La société y perd ce qui faisait sa gloire au bon vieux temps : les sauveteurs et les docteurs, les héros et les bourreaux. Sans compter qu'elle n'a plus, cette société Gigogne, de quoi subvenir aux besoins de ses trop nombreux enfants, que multiplie encore une surabondance d'étalons intarissablement puissants.

Quant aux individus, n'ayant plus à mettre sous leurs dents toujours plus aiguisées qu'une portion indéfiniment réduite de l'inextensible gâteau, ils sentent leur faim s'exaspérer et leur espoir décroître de l'assouvir jamais, jamais, JAMAIS !! Et comme ils se savent, d'autre part, à toujours jeunes, à toujours vivants, à toujours prisonniers de l'Immuable, — l'Imprévu, ce pain de l'âme éprise du seul Nouveau, leur manque comme le pain du corps.

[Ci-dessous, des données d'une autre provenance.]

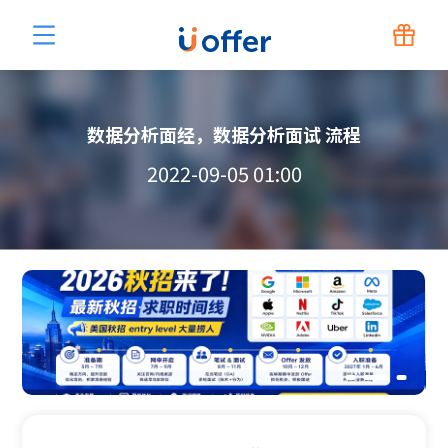
数据分析面经，数据分析面试 流程
2022-09-05 01:00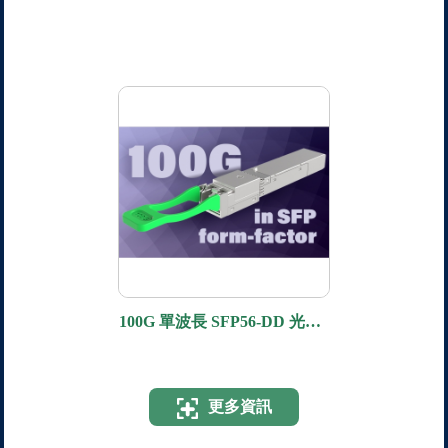
100G 單波長 SFP56-DD 光收
發模組
更多資訊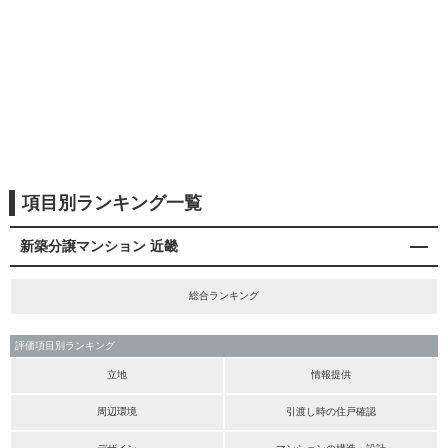
項目別ランキング一覧
新築分譲マンション 近畿
総合ランキング
評価項目別ランキング
立地
情報提供
周辺環境
引渡し時の住戸確認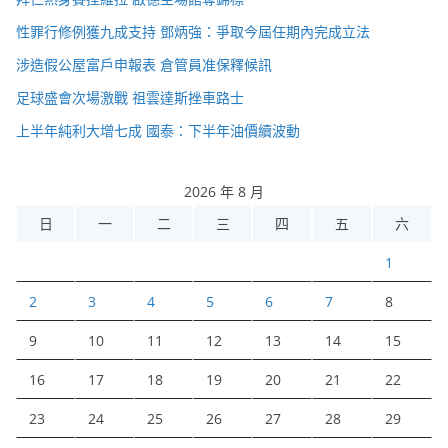
性罪行修例獲九成支持 鄧炳強：爭取今屆任期內完成立法
涉造假公屋富戶申報表 倉管員准保釋候訊
足球盛會次場激戰 祖雲達斯挫車路士
上半年純利大增七成 國泰：下半年油價續波動
2026 年 8 月
日
一
二
三
四
五
六
1
2
3
4
5
6
7
8
9
10
11
12
13
14
15
16
17
18
19
20
21
22
23
24
25
26
27
28
29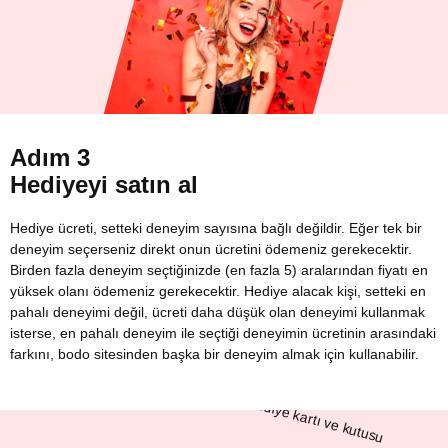
Adım 3
Hediyeyi satın al
Hediye ücreti, setteki deneyim sayısına bağlı değildir. Eğer tek bir
deneyim seçerseniz direkt onun ücretini ödemeniz gerekecektir.
Birden fazla deneyim seçtiğinizde (en fazla 5) aralarından fiyatı en
yüksek olanı ödemeniz gerekecektir. Hediye alacak kişi, setteki en
pahalı deneyimi değil, ücreti daha düşük olan deneyimi kullanmak
isterse, en pahalı deneyim ile seçtiği deneyimin ücretinin arasındaki
farkını, bodo sitesinden başka bir deneyim almak için kullanabilir.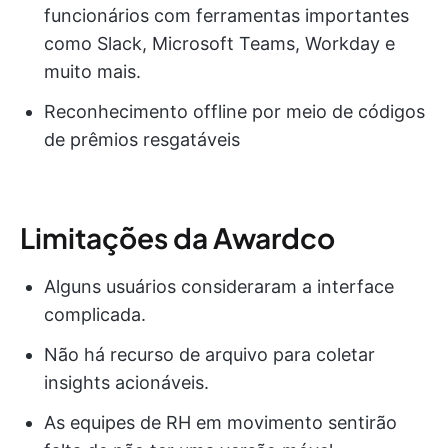
funcionários com ferramentas importantes
como Slack, Microsoft Teams, Workday e
muito mais.
Reconhecimento offline por meio de códigos
de prêmios resgatáveis
Limitações da Awardco
Alguns usuários consideraram a interface
complicada.
Não há recurso de arquivo para coletar
insights acionáveis.
As equipes de RH em movimento sentirão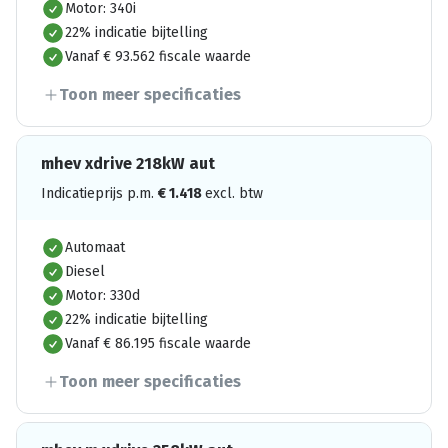
Motor: 340i
22% indicatie bijtelling
Vanaf € 93.562 fiscale waarde
Toon meer specificaties
mhev xdrive 218kW aut
Indicatieprijs p.m.
€
1.418
excl. btw
Automaat
Diesel
Motor: 330d
22% indicatie bijtelling
Vanaf € 86.195 fiscale waarde
Toon meer specificaties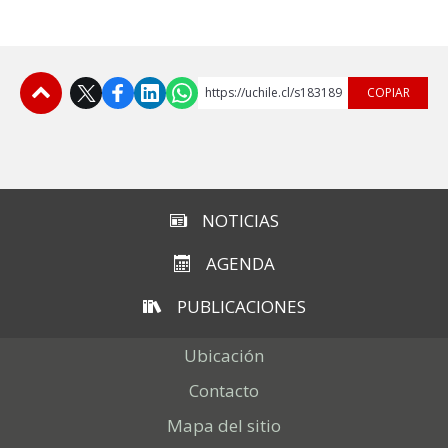
https://uchile.cl/s183189
COPIAR
Subir
NOTICIAS
AGENDA
PUBLICACIONES
Ubicación
Contacto
Mapa del sitio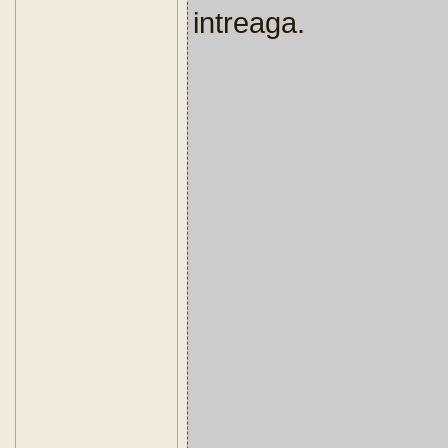
intreaga.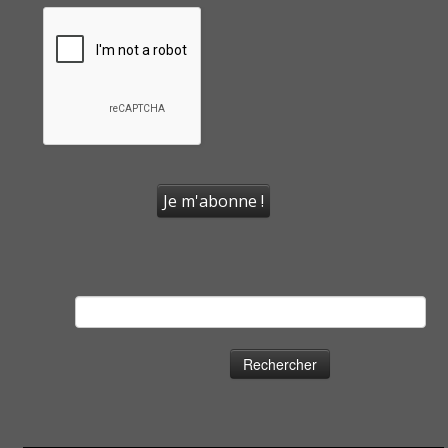
Rechercher :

La Faim, l'Ennui, incurables parce qu'éternels, voilà donc le double terme de ce stade prétendument éblouissant qu'une aveugle science ouvrit à l'Humanité !

Eh bien, ce mal que la science a causé, c'est la science qui le guérira. Sans se laisser rebuter par les vaines tentatives des multiples chercheurs qui, avant lui, ont voulu rendre le repos éternel à l'humanité dégoûtée d'une éternelle existence, un homme dont la gloire éclipsera bientôt toute autre gloire, a sacrifié ses veilles à la solution d'un problème apparemment insoluble. Ses expériences viennent enfin d'aboutir : il a retrouvé le secret perdu de la mort ! Oui, ce bienfait dont nous avaient frustes d'inconscients génies (!), nous en jouirons de nouveau ; grâce à sa découverte inespérée, chacun pourra, comme antan, mourir pour sa patrie, pour le plaisir, pour rien ! Et les temps refleuriront où l'ancien équilibre rétabli, les hommes mangeront à leur faim et prendront gaiement la vie, — sûrs d'en sortir à leur heure.

Or, n'allez point, Monsieur , crier inconsidérément à l'exagération! L’Humanicide Necat est une vraie panacée universelle, qui a raison des santés les plus invétérées, aux immortalités les plus indélébiles. De ce, l'attestation la plus irrécusable est fournie par les nombreux cadavres qui s'entassent journellement dans le laboratoire de l'inventeur, où chacun peut les voir à son aise (entrée libre).

Donc, aucun mécompte il redouter quant aux effets de ce miraculeux remède. Pour sa composition et son mode d'emploi, vous trouverez, Monsieur , les renseignements les plus satisfaisants et les plus détaillés au siège la

Société d’assurances contre la Vie

(Décès garanti.)

Le Directeur,

Signé : JAMESON.

Pour copie « éventuellement» conforme,

ERNEST JAUBERT. 

 

Ernest Jaubert, « Un prospectus en l'An 2000 »,

in Art et critique, n° 81, 13 décembre 1890.